It’s exhausting living in more than one person’s head at a time.
And I’m not talking two-headed monsters or telepathy here.
I’m talking about the insane and disastrous habit I have of thinking I know what others are thinking—my spouse, my kids, my neighbors, my co-workers, and/or the lady I just passed in the grocery store.
The whole process goes something like this:
My neighbor doesn’t wave at me as I pull into my driveway though I smile and wave at her. I assume she’s mad at me because I didn’t bring the trash cans in early enough or my kids are playing their music too loud. Or I think, “What a snob!”
Or how about this one—my boss walks into work in a towering rage and slams his office door. Immediately I think, “Did he not like my report?”, “I’m not working hard enough and he’s going to fire me,” or “What is his problem?”
Or my kid slinks into the kitchen with a silly grin and I think, “What does she want now?”, “Do I have something on my face?”, or “She’s hiding something from me.”
Be honest. We all do it.
Even though we know what assuming makes out of “u” and “me”, we still do it.

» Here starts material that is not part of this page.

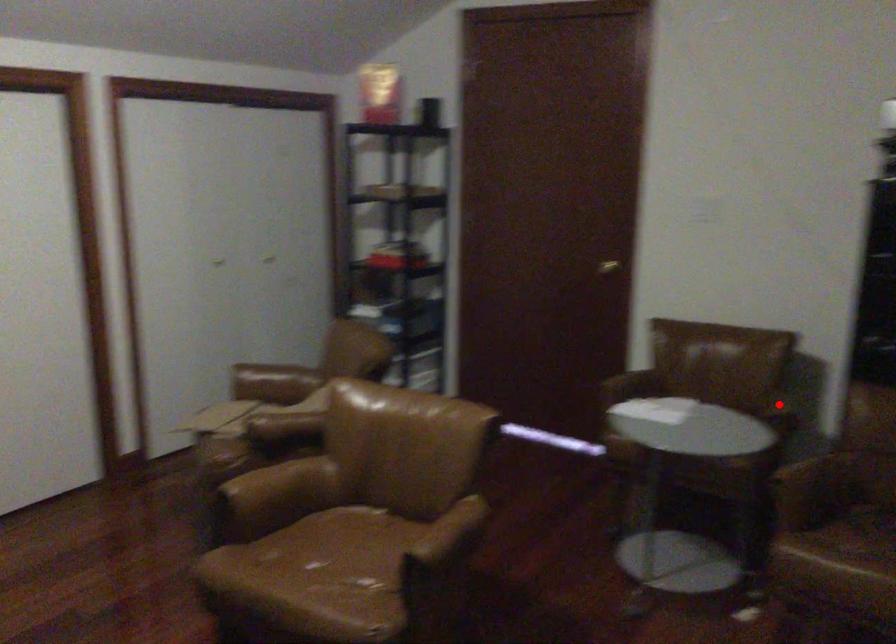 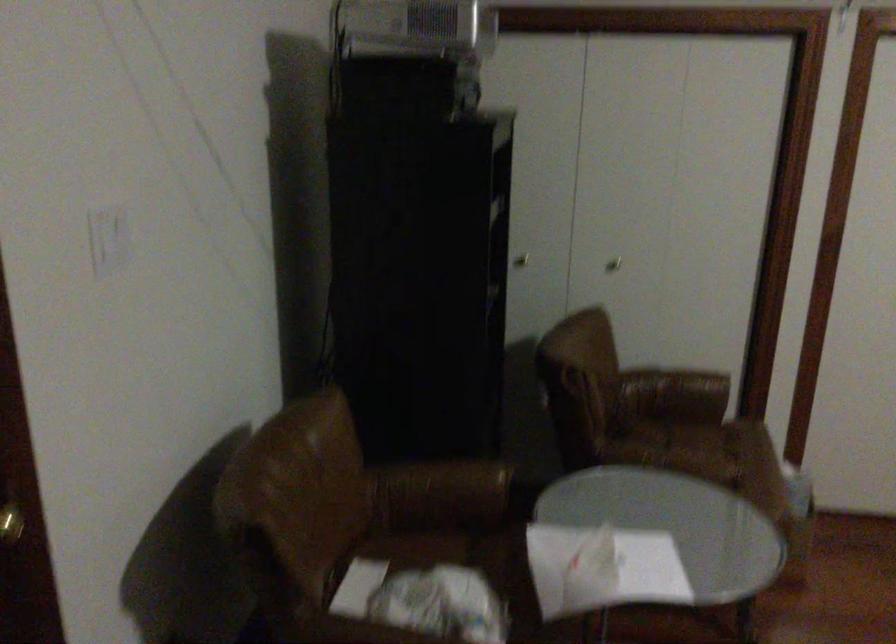 Question: I am providing you with two images of the same scene from different viewpoints. A red point is marked on the first image. Is the red point's position out of view in image 2?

You’d think that with the onslaught of email and IMing, texting and tweeting, posting and pinning, we’d have more than enough going on in our own head to not take ownership of the goings-on in someone else’s. But alas, it happens all the time. We went to Iraq on an assumption and we see what a mess that got us in to.

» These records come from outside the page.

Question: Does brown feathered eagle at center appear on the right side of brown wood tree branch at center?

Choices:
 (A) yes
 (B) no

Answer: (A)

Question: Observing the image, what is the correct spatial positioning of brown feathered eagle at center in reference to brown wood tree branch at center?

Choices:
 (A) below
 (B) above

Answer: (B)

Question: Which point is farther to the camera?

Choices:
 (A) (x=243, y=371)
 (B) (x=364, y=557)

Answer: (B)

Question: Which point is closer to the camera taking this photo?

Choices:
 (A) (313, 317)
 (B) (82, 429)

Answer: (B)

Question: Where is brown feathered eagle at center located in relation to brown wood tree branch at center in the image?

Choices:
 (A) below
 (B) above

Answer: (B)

It wouldn’t be so bad if everything just stopped right there, in our heads. But it usually doesn’t. We react to what we think other people are thinking. This is where we cross over from confused to crazy, i.e. we start ignoring our neighbor, we start looking for a new job (and boss), and we withhold affection from our kids because we think they’re trying to manipulate us (well, they probably are, but don’t let them know that you know that.)
If we get the opportunity to learn the truth—our neighbor wasn’t wearing their glasses so they didn’t even see us, our boss had a flat tire and ruined his best suit trying to fix it, and our kid just heard a joke they wanted to share—we realize that everything is not about us.
Most of us were only given one head. I’m sure Abigail and Brittany Hensel, the conjoined twins, would be glad to have their own bodies. (Well, maybe not. That would be getting into their heads, i.e., three heads and I will not go there!)
What’s worse, we take this whole speculation thing to the inth degree and we assume that we know what God is thinking. “God punished me because I did this.” “God blessed me because I did this.” “God didn’t answer my prayer so he doesn’t care.”
God says something about this very thing: “For my thoughts are not your thoughts, neither are your ways my ways” (Isaiah 55:8). In other words, “Stay outta My head.” (He gave us the other 31, 372 verses of the Bible to help us deal with what’s in ours.)
So let’s do everyone a favor and try to live inside just one head at a time—our own.
Just thinking how so many people get stressed out because they go through this very thing almost continually and get stuck because they dont know what to do or think. Hours are lost speculating and rationalizing things that are really irrelevant. Nice points made. When I encounter people that tend toward this way of thinking I just encourage them to go ask, find out what’s happening and save themselves time and unnecessary anguish.
Excellent, thank you!
I think this is a universal practice that many of us unconsciously adopt. It takes a concerted effort NOT to do this by default.